Leicester City Council v T

 

No Substantial Judicial Treatment

 

 

Court

Family Court

 

Judgment Date

28 January 2016

 

Where Reported

[2016] EWFC 20

[2016] 1 WLUK 599

[2017] 1 F.L.R. 1585

[2016] Fam. Law 952

[2017] C.L.Y. 948

Judgment

 

Subject

Family law

 

Other related subjects

Local government

 

Keywords

Care orders; Child protection; Children’s welfare; Grandparents; Radicalisation; Removal from jurisdiction; Syria; Terrorism; Threshold criteria

 

Judge

Keehan J

 

Case Digest

Summary

Final care orders were made in relation to three children whose mother had tried to take them to Syria to join Islamic State.

 

Abstract

A local authority applied for final care orders in relation to three children aged 11, 8 and 5.

 

The children had been with their mother at an airport when she was arrested. Her phone was found to contain images of children with firearms and wearing balaclavas bearing the emblem of Islamic State. Examination of other electronic devices in her home revealed that she had been in conversation with a large number of people linked to Islamic State. She had also been provided with funds by persons unknown. The children were removed and placed with their maternal grandparents.

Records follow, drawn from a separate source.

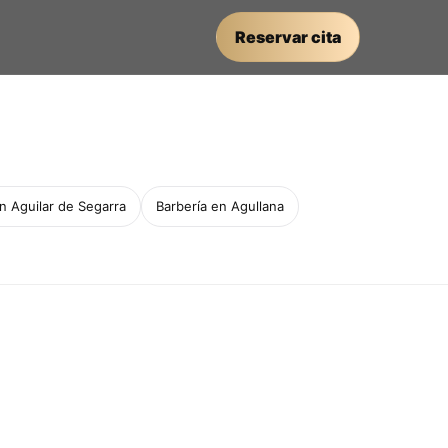
Reservar cita
n Aguilar de Segarra
Barbería en Agullana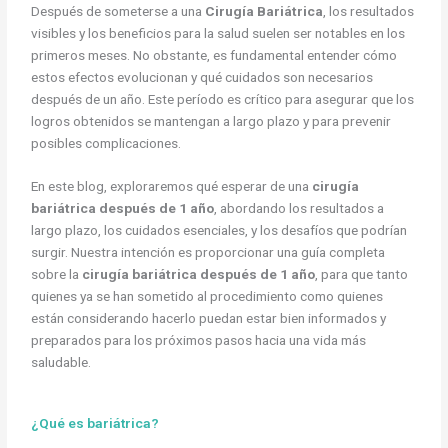
Después de someterse a una
Cirugía Bariátrica
, los resultados
visibles y los beneficios para la salud suelen ser notables en los
primeros meses. No obstante, es fundamental entender cómo
estos efectos evolucionan y qué cuidados son necesarios
después de un año. Este período es crítico para asegurar que los
logros obtenidos se mantengan a largo plazo y para prevenir
posibles complicaciones.
En este blog, exploraremos qué esperar de una
cirugía
bariátrica después de 1 año
, abordando los resultados a
largo plazo, los cuidados esenciales, y los desafíos que podrían
surgir. Nuestra intención es proporcionar una guía completa
sobre la
cirugía bariátrica después de 1 año
, para que tanto
quienes ya se han sometido al procedimiento como quienes
están considerando hacerlo puedan estar bien informados y
preparados para los próximos pasos hacia una vida más
saludable.
¿Qué es bariátrica?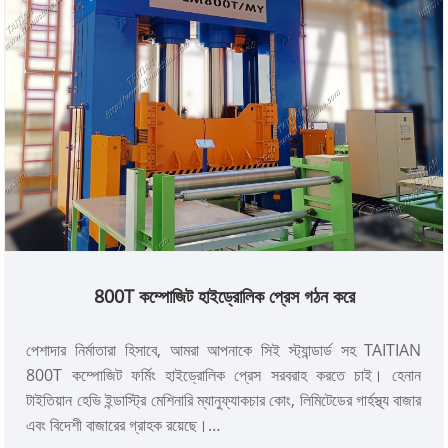
800T কম্পোজিট হাইড্রোলিক প্রেস গঠন করে
পেশাদার নির্মাতারা হিসাবে, আমরা আপনাকে সিই স্ট্যান্ডার্ড সহ TAITIAN
800T কম্পোজিট ফর্মিং হাইড্রোলিক প্রেস সরবরাহ করতে চাই। হেনান
টাইতিয়ান হেভি ইন্ডাস্ট্রি মেশিনারি ম্যানুফ্যাকচার কোং, লিমিটেডের গার্হস্থ্য বাজার
এবং বিদেশী বাজারের গ্রাহক রয়েছে।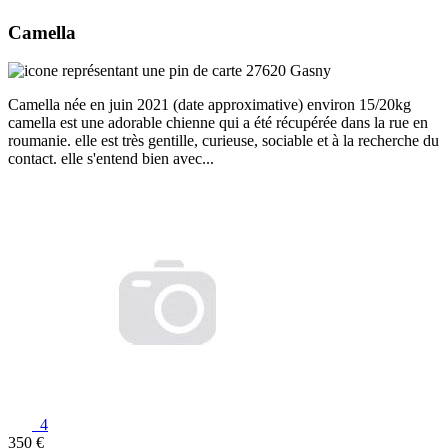
Camella
27620 Gasny
Camella née en juin 2021 (date approximative) environ 15/20kg
camella est une adorable chienne qui a été récupérée dans la rue en
roumanie. elle est très gentille, curieuse, sociable et à la recherche du
contact. elle s'entend bien avec...
4
350 €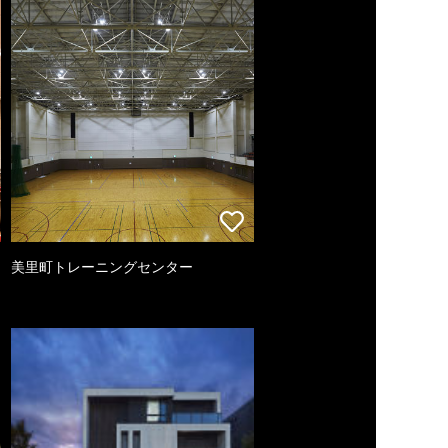
美里町トレーニングセンター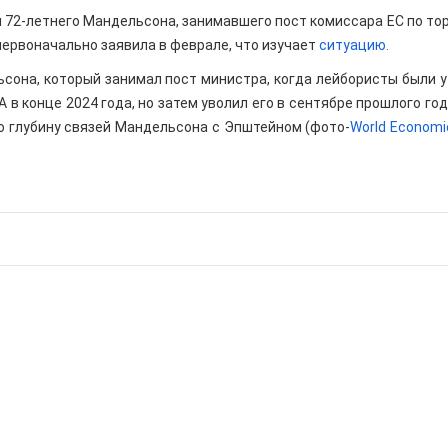
72-летнего Мандельсона, занимавшего пост комиссара ЕС по тор
 первоначально заявила в феврале, что изучает
ситуацию.
она, который занимал пост министра, когда лейбористы были у
 в конце 2024 года, но затем уволил его в сентябре прошлого го
о глубину связей Мандельсона с Эпштейном (фото-
World Economi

The local authority sought findings that (i) it was the mother’s intention to go to a war zone in Syria controlled by Islamic State with the children and for all of them to remain there permanently; (ii) her intention to cross into Syria was driven by religious ideology and placed the children at risk of suffering significant harm and probable radicalisation, and being placed at risk of death; (iii) the mother intended to spend time with both the children and their father together, placing them at risk of ongoing exposure to domestic abuse and a risk of emotional harm.

 

 

Held

Application granted.

 

There was no doubt that the mother had intended to travel to Syria. She had been in contact with Jihadists solely for the purposes of going travelling there, and if she had succeeded in her attempts to join Islamic State, the children would have been put at extreme risk of very, very significant harm, if not death. Furthermore, the court was bound to draw the inference that the money found in the mother’s possession had come from Jihadist supporters. The findings sought by the local authority were amply supported by the evidence. The threshold criteria of the Children Act 1989 s.31(2) were satisfied in respect of each of the three children. It met the welfare best interests of all three children to remain in the care of their maternal grandparents who had provided them with excellent care. They would be at risk of harm were they to return to their mother’s care. Accordingly it was appropriate to make care orders in respect of each of the three children in favour of the local authority (see paras 14, 16-19 of judgment).